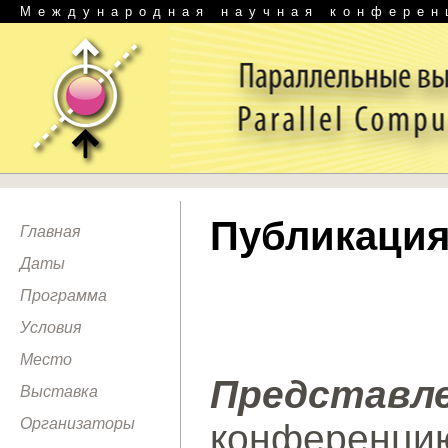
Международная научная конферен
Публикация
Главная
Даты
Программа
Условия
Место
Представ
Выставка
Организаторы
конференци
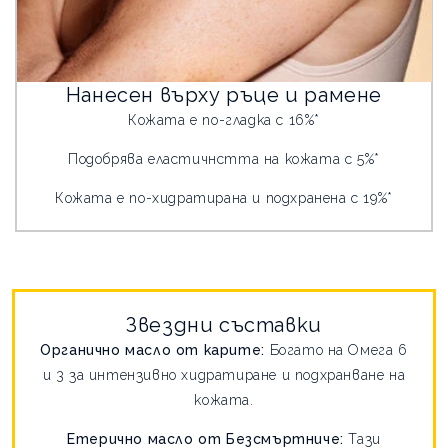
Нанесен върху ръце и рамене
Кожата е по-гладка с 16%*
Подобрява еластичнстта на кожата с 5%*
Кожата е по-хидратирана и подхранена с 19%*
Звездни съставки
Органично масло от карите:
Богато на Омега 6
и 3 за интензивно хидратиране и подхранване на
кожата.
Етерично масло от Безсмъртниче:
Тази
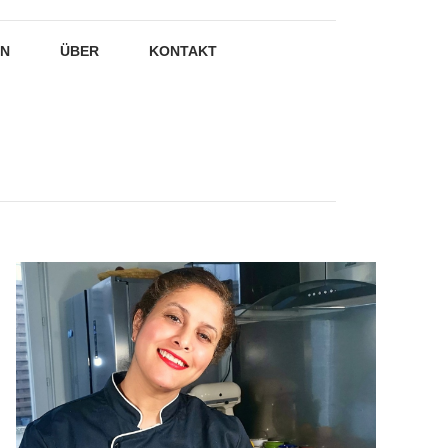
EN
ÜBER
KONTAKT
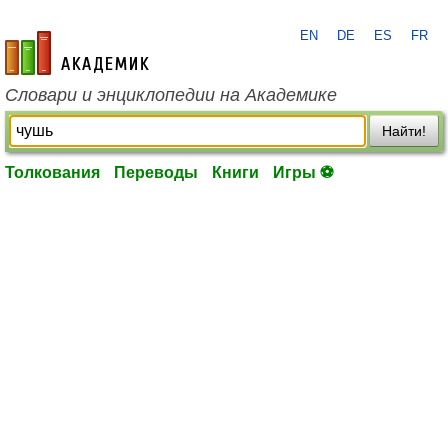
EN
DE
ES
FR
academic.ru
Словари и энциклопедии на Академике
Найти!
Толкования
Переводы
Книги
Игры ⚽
= = = = = = =
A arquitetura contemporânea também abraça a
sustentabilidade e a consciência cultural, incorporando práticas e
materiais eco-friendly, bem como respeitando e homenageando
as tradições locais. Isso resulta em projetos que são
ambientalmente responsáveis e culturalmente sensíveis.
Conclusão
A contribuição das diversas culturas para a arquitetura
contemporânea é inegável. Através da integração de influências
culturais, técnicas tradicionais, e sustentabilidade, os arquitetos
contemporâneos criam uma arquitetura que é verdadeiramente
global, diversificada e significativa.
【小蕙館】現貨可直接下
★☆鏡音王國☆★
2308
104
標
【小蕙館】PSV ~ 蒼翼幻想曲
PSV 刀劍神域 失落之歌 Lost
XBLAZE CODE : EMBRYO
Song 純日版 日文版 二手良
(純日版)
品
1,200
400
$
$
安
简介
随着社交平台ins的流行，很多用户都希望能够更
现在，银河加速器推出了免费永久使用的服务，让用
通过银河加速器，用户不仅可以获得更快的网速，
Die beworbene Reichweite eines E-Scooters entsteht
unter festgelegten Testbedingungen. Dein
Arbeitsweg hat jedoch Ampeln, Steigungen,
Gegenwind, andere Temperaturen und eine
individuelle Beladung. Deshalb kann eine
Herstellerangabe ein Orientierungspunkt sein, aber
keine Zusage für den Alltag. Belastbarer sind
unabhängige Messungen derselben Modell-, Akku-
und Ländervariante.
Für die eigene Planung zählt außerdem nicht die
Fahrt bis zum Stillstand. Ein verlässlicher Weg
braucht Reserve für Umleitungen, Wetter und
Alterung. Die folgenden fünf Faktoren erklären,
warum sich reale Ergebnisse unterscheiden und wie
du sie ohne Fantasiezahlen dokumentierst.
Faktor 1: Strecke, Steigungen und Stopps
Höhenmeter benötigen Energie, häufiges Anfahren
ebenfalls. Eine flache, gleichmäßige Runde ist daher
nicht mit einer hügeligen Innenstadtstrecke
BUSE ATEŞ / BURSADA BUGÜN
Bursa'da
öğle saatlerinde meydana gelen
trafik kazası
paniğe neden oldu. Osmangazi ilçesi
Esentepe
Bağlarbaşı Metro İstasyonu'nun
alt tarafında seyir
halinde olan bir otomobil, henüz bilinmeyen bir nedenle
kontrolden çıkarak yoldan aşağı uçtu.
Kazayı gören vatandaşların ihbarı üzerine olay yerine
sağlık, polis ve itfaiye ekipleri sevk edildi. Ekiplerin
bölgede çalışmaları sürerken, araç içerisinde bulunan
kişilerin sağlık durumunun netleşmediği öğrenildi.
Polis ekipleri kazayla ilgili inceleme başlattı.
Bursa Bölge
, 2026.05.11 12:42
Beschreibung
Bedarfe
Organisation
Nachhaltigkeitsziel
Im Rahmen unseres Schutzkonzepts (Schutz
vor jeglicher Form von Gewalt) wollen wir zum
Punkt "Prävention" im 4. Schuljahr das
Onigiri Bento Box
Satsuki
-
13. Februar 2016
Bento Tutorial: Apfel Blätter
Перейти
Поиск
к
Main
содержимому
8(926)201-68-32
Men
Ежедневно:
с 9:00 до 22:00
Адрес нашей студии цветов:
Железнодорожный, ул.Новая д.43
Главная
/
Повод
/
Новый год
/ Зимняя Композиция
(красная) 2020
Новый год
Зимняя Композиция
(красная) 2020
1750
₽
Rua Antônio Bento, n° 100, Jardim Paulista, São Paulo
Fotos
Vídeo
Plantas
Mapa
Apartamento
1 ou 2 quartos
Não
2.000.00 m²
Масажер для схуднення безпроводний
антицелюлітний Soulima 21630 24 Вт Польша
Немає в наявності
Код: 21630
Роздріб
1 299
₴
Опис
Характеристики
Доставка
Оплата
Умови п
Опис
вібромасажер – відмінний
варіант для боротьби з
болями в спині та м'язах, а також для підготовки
= = = = = = =
* _Problem requirements_
Print the lines above from the one with "nicht mit einer hügeligen Innenstadtstrecke" through the one with "kişilerin sağlık durumunun", both included, exactly as written and nothing more.

* _Solution to the exercise_
nicht mit einer hügeligen Innenstadtstrecke
BUSE ATEŞ / BURSADA BUGÜN
Bursa'da
öğle saatlerinde meydana gelen
trafik kazası
paniğe neden oldu. Osmangazi ilçesi
Esentepe
Bağlarbaşı Metro İstasyonu'nun
alt tarafında seyir
halinde olan bir otomobil, henüz bilinmeyen bir nedenle
kontrolden çıkarak yoldan aşağı uçtu.
Kazayı gören vatandaşların ihbarı üzerine olay yerine
sağlık, polis ve itfaiye ekipleri sevk edildi. Ekiplerin
bölgede çalışmaları sürerken, araç içerisinde bulunan
kişilerin sağlık durumunun netleşmediği öğrenildi.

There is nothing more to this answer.